Respekt und Höflichkeit sind die Grundfesten des Umgangs miteinander und genau hier hakt es seit längerem, wodurch Wirtschaft und die Bevölkerung insgesamt betroffen sind. Die Umfrage „Höflichkeit und Respekt im Alltag“ aus dem Jahr 2019 von OGM fand heraus, dass 63 Prozent der Befragten eine Abnahme der Höflichkeit im Alltag feststellten. Auch die Gallup-Umfrage von 2020 zu „Generationen und Werte“ bestätigt, das 45 Prozent der jungen Erwachsenen festgestellt haben, dass der Respekt unter Gleichaltrigen abgenommen hat. 2021 kam das Institut für Demoskopie in seiner Forschung zu „Umgangsformen in Österreich“ dass eine Rückkehr zu mehr Höflichkeit und Respekt im öffentlichen Leben für 70 Prozent der Befragten dringend erforderlich ist. Der Einfluss der sozialen Medien auf den gesellschaftlichen Respekt stellte 2022 die Karmasin Motivforschung in ihrer Untersuchung von „Sozialen Medien und deren Einfluss auf das Verhalten“ fest. Darin vermuten hinter respektlosem Verhalten 77 Prozent der Befragten die Anonymität der sozialen Medien als Ursache für mangelnden Respekt. Kurz gesagt, die genannten Quellen und Studien belegen die Wahrnehmung einer Abnahme von Respekt und Etikette in Österreich. Sie zeigen, dass eine breite Mehrheit der Bevölkerung diesen Wandel wahrnimmt und sich eine Rückkehr zu mehr Höflichkeit wünscht. Was kann daher helfen?

In diesem Bereich kann gerade das Bundesheer ein positives Beispiel für Zusammenhalt in der Gesellschaft und vor allem für Kameradschaft bieten. Freunde kann man gezielt auswählen, Kollegen oder Kameraden jedoch nicht. Dies gilt nicht nur im Inland, sondern auch bei der Zusammenarbeit mit Soldaten anderer Streitkräfte, bei dem Respekt und Etikette von großer Bedeutung sind. Über alle Dienstgrade hinweg ist es wichtig, ein respektvolles Verhalten zu wahren und bloßstellende Situationen zu vermeiden, um ein gesundes und kulturbewusstes Arbeitsumfeld zu schaffen.

Nachhaltiger Zusammenhalt

Es ist von entscheidender Bedeutung, dass wir uns als Mitglieder der Gesellschaft auf die grundlegenden Prinzipien von Zusammenhalt und Kameradschaft besinnen und diese aktiv pflegen. In einer Zeit, in der schnelle gesellschaftliche Veränderungen und flexible Werte oft zu Verunsicherung und Fragmentierung führen, gilt es ein starkes Fundament aus Bildung, Chancengleichheit und respektvollem Umgang zu schaffen. Es ist nötig ein ausgewogenes Verhältnis zwischen Tradition und Innovation zu finden, dass zwischen individueller Leistung und kollektivem Engagement liegt.

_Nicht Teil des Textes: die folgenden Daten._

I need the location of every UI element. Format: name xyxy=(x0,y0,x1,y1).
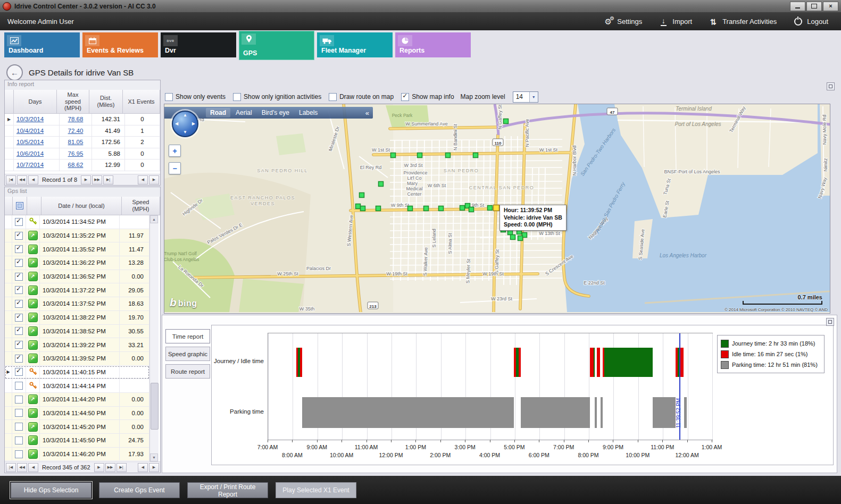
tab-dvr[interactable]: DVRDvr xyxy=(161,32,236,57)
row-checkbox[interactable] xyxy=(15,382,23,390)
gps-row[interactable]: ↗10/3/2014 11:39:52 PM0.00 xyxy=(5,352,149,366)
column-header-max[interactable]: Max speed (MPH) xyxy=(57,90,89,114)
scrollbar-thumb[interactable] xyxy=(151,383,159,430)
gps-row[interactable]: ↗10/3/2014 11:44:20 PM0.00 xyxy=(5,393,149,407)
option-show-map-info[interactable]: Show map info xyxy=(401,93,454,101)
date-link[interactable]: 10/7/2014 xyxy=(16,162,44,168)
info-nav-left-1[interactable]: ◀◀ xyxy=(17,175,27,184)
pan-west-icon[interactable]: ◀ xyxy=(175,122,178,126)
gps-row[interactable]: ↗10/3/2014 11:37:22 PM29.05 xyxy=(5,283,149,297)
tab-dashboard[interactable]: Dashboard xyxy=(4,32,80,57)
row-checkbox[interactable] xyxy=(15,327,23,335)
gps-nav-left-1[interactable]: ◀◀ xyxy=(17,463,27,472)
info-hscroll-right[interactable]: ▶ xyxy=(149,175,159,184)
gps-list-scrollbar[interactable]: ▲ ▼ xyxy=(149,215,159,461)
table-row[interactable]: 10/6/201476.955.880 xyxy=(5,148,160,160)
checkbox[interactable] xyxy=(329,93,337,101)
zoom-out-button[interactable]: − xyxy=(169,162,181,174)
gps-row[interactable]: ↗10/3/2014 11:45:50 PM24.75 xyxy=(5,434,149,448)
tab-reports[interactable]: Reports xyxy=(395,32,471,57)
gps-row[interactable]: ↗10/3/2014 11:39:22 PM33.21 xyxy=(5,338,149,352)
map-style-labels[interactable]: Labels xyxy=(295,108,322,117)
gps-row[interactable]: ↗10/3/2014 11:46:20 PM17.93 xyxy=(5,448,149,461)
date-link[interactable]: 10/6/2014 xyxy=(16,150,44,157)
map-panel-collapse-button[interactable] xyxy=(827,82,835,90)
menu-logout[interactable]: Logout xyxy=(793,17,828,27)
chart-panel-collapse-button[interactable] xyxy=(826,318,834,326)
gps-marker[interactable] xyxy=(379,182,384,187)
row-checkbox[interactable] xyxy=(15,232,23,240)
close-button[interactable]: × xyxy=(823,2,838,11)
gps-row[interactable]: 10/3/2014 11:44:14 PM xyxy=(5,379,149,393)
tab-time-report[interactable]: Time report xyxy=(165,329,210,343)
menu-settings[interactable]: ⚙⚙Settings xyxy=(603,17,642,27)
column-header-dist[interactable]: Dist. (Miles) xyxy=(89,90,123,114)
option-show-only-ignition-activities[interactable]: Show only ignition activities xyxy=(233,93,321,101)
bing-map[interactable]: 11047213 Peck ParkCrest RdW Summerland A… xyxy=(164,104,830,312)
row-checkbox[interactable] xyxy=(15,355,23,363)
gps-marker[interactable] xyxy=(460,206,465,211)
gps-row[interactable]: ↗10/3/2014 11:45:20 PM0.00 xyxy=(5,420,149,434)
gps-row[interactable]: ↗10/3/2014 11:36:22 PM13.28 xyxy=(5,256,149,270)
gps-marker[interactable] xyxy=(418,153,422,158)
speed-column-header[interactable]: Speed (MPH) xyxy=(122,197,160,215)
map-compass[interactable]: ▲ ▼ ◀ ▶ xyxy=(172,111,198,137)
pan-south-icon[interactable]: ▼ xyxy=(183,130,187,135)
table-row[interactable]: 10/7/201468.6212.990 xyxy=(5,159,160,171)
info-nav-left-0[interactable]: |◀ xyxy=(6,175,16,184)
row-checkbox[interactable] xyxy=(15,396,23,404)
gps-marker[interactable] xyxy=(473,153,478,158)
gps-marker[interactable] xyxy=(408,206,413,211)
row-checkbox[interactable] xyxy=(15,368,23,376)
checkbox[interactable] xyxy=(165,93,173,101)
tab-events-reviews[interactable]: Events & Reviews xyxy=(82,32,158,57)
select-all-header[interactable] xyxy=(13,197,27,215)
map-navbar-collapse[interactable]: « xyxy=(362,109,373,117)
back-button[interactable]: ← xyxy=(6,64,23,81)
hide-gps-selection-button[interactable]: Hide Gps Selection xyxy=(11,482,91,498)
gps-marker[interactable] xyxy=(511,235,515,240)
gps-row[interactable]: ↗10/3/2014 11:38:52 PM30.55 xyxy=(5,325,149,339)
map-style-road[interactable]: Road xyxy=(206,108,230,117)
table-row[interactable]: 10/4/201472.4041.491 xyxy=(5,125,160,137)
option-show-only-events[interactable]: Show only events xyxy=(165,93,226,101)
map-style-bird-s-eye[interactable]: Bird's eye xyxy=(257,108,294,117)
gps-nav-left-2[interactable]: ◀ xyxy=(28,463,38,472)
info-nav-right-2[interactable]: ▶| xyxy=(103,175,113,184)
pan-north-icon[interactable]: ▲ xyxy=(183,113,187,117)
row-checkbox[interactable] xyxy=(15,450,23,458)
gps-row[interactable]: ↗10/3/2014 11:36:52 PM0.00 xyxy=(5,270,149,284)
gps-hscroll-left[interactable]: ◀ xyxy=(138,463,148,472)
scroll-up-arrow[interactable]: ▲ xyxy=(150,215,158,223)
gps-marker[interactable] xyxy=(469,207,474,212)
max-speed-link[interactable]: 78.68 xyxy=(68,116,84,122)
checkbox[interactable] xyxy=(401,93,409,101)
row-checkbox[interactable] xyxy=(15,314,23,322)
gps-marker[interactable] xyxy=(518,236,523,241)
gps-nav-right-0[interactable]: ▶ xyxy=(94,463,104,472)
gps-marker[interactable] xyxy=(391,153,396,158)
date-link[interactable]: 10/4/2014 xyxy=(16,128,44,134)
create-gps-event-button[interactable]: Create Gps Event xyxy=(99,482,180,498)
tab-gps[interactable]: GPS xyxy=(239,31,314,60)
scroll-down-arrow[interactable]: ▼ xyxy=(150,453,158,461)
row-checkbox[interactable] xyxy=(15,245,23,253)
row-checkbox[interactable] xyxy=(15,423,23,431)
pan-east-icon[interactable]: ▶ xyxy=(192,122,195,126)
gps-row[interactable]: 10/3/2014 11:34:52 PM xyxy=(5,215,149,229)
max-speed-link[interactable]: 68.62 xyxy=(68,162,84,168)
gps-marker[interactable] xyxy=(439,206,444,211)
date-link[interactable]: 10/3/2014 xyxy=(16,116,44,122)
tab-speed-graphic[interactable]: Speed graphic xyxy=(165,347,210,361)
info-nav-right-1[interactable]: ▶▶ xyxy=(92,175,102,184)
gps-marker[interactable] xyxy=(356,204,361,209)
table-row[interactable]: 10/5/201481.05172.562 xyxy=(5,137,160,148)
max-speed-link[interactable]: 72.40 xyxy=(68,128,84,134)
selected-gps-marker[interactable] xyxy=(494,205,499,211)
gps-marker[interactable] xyxy=(360,193,364,198)
table-row[interactable]: ▶10/3/201478.68142.310 xyxy=(5,114,160,125)
info-nav-right-0[interactable]: ▶ xyxy=(81,175,91,184)
gps-marker[interactable] xyxy=(446,153,451,158)
tab-fleet-manager[interactable]: Fleet Manager xyxy=(317,32,393,57)
gps-marker[interactable] xyxy=(424,206,429,211)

Nur so können wir aktuelle Herausforderungen meistern und eine robuste, solidarische Gesellschaft aufbauen, die sowohl den militärischen, wirtschaftlichen als auch sozialen Anforderungen gerecht wird. Ein nachhaltiger Zusammenhalt erfordert, dass wir die Stärken der verschiedenen Bereiche anerkennen, voneinander lernen und gemeinsam an einer stabilen und zukunftsfähigen Gemeinschaft arbeiten.

Mag. Arch. Katharina Reich CMC lehrt zu sicherheitsrelevanten Infrastrukturen, Ökonomie und komplexem Denken an diversen Universitäten und Fachhochschulen und hält regelmäßig Vorträge an der Landesverteidigungsakademie in Wien.